If a line in the material below has the word "quiso", copy it.

● ● ● ●

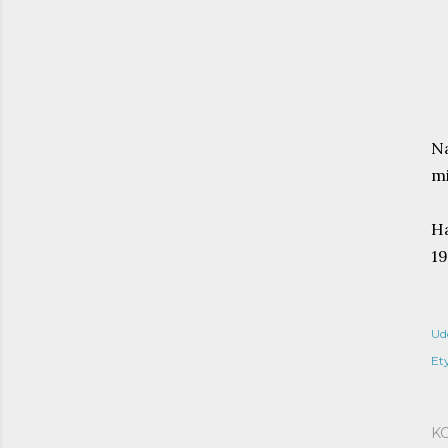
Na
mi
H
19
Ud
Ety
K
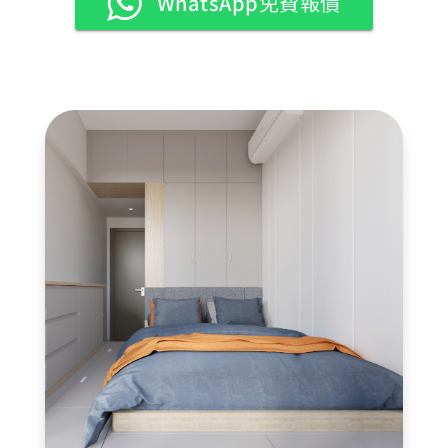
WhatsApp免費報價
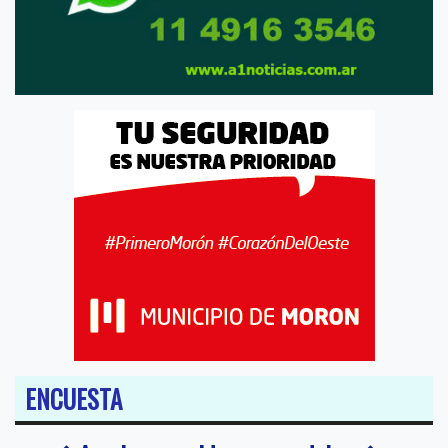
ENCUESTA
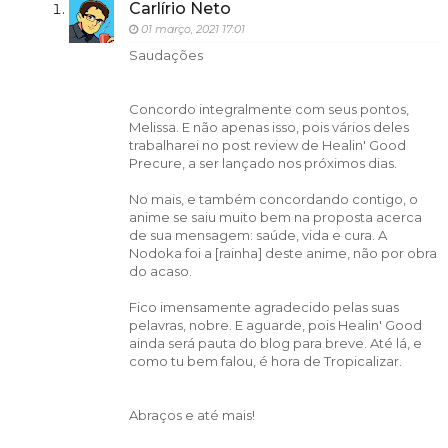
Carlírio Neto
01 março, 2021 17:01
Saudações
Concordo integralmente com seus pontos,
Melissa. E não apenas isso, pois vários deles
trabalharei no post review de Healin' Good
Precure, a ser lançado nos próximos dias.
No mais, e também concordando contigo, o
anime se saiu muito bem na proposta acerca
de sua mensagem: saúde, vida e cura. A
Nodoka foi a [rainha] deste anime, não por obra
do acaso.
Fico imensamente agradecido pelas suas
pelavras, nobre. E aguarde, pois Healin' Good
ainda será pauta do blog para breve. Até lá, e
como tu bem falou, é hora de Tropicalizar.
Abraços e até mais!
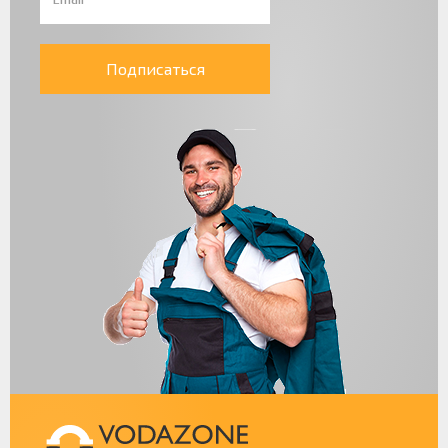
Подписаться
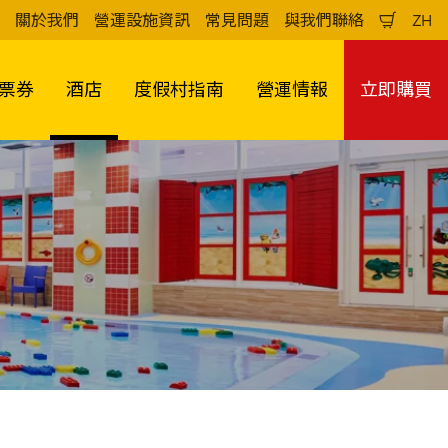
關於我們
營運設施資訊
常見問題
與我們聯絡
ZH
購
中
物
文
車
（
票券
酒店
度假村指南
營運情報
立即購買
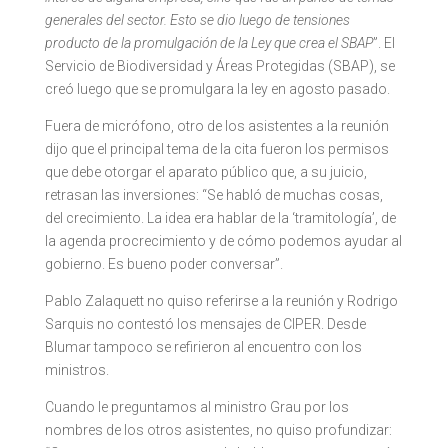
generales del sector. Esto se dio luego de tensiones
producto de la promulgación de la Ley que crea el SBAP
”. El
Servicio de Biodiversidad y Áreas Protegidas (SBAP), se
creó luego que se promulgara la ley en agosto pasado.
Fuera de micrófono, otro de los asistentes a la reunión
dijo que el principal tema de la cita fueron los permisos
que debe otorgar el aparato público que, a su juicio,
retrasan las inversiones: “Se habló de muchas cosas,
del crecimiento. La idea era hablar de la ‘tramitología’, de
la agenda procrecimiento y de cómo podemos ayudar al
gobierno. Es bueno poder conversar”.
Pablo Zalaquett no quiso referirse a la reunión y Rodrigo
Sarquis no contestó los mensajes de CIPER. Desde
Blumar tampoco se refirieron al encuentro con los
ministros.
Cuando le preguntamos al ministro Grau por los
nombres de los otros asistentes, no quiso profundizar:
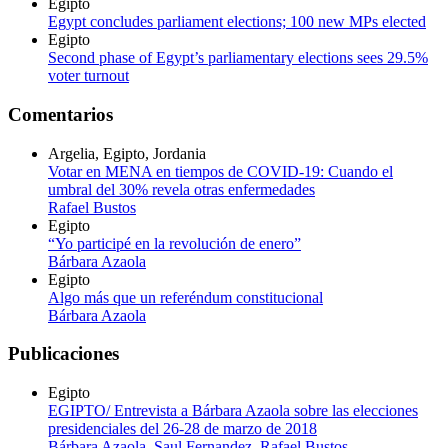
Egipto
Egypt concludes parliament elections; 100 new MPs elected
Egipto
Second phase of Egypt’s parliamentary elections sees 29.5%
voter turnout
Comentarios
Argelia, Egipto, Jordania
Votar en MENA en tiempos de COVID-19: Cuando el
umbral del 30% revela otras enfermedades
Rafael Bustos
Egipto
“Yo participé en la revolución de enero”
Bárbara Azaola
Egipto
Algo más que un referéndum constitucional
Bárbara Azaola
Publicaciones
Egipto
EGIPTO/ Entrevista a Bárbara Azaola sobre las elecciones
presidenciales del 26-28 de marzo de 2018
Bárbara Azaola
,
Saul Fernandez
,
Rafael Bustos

● ● ● ●

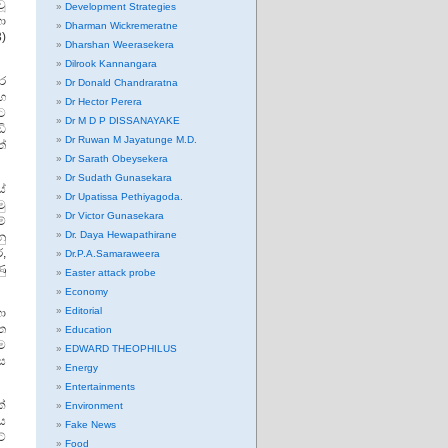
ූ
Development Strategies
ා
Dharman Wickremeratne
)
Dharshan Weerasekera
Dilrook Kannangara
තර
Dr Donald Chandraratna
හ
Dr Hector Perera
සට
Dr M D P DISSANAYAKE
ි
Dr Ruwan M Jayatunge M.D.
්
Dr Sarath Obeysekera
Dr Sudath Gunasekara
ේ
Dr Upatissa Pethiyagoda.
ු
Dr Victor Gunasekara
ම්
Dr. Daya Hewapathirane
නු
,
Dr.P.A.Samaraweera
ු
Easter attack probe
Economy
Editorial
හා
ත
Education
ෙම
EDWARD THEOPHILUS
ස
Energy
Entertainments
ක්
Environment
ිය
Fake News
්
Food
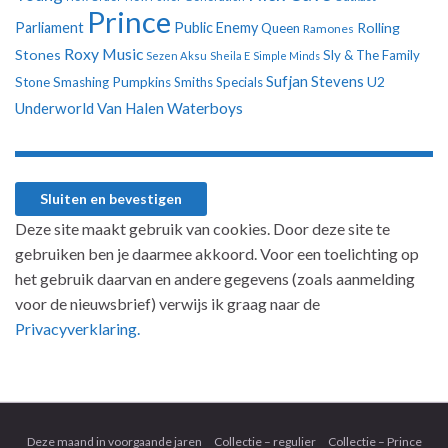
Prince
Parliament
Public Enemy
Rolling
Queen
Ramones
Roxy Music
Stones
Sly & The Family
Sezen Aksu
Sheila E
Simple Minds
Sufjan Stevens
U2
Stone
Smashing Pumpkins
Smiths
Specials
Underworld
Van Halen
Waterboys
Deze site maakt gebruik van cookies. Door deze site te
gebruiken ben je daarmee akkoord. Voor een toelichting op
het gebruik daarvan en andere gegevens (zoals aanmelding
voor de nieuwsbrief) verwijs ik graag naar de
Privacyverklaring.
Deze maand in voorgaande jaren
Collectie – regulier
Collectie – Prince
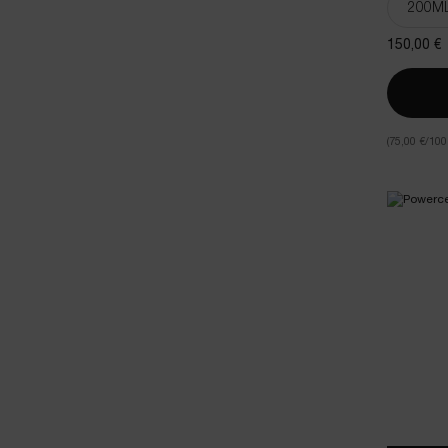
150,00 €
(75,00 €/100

● ● ● ●

Answer for the task:
Pablo Zalaquett no quiso referirse a la reunión y Rodrigo
nombres de los otros asistentes, no quiso profundizar:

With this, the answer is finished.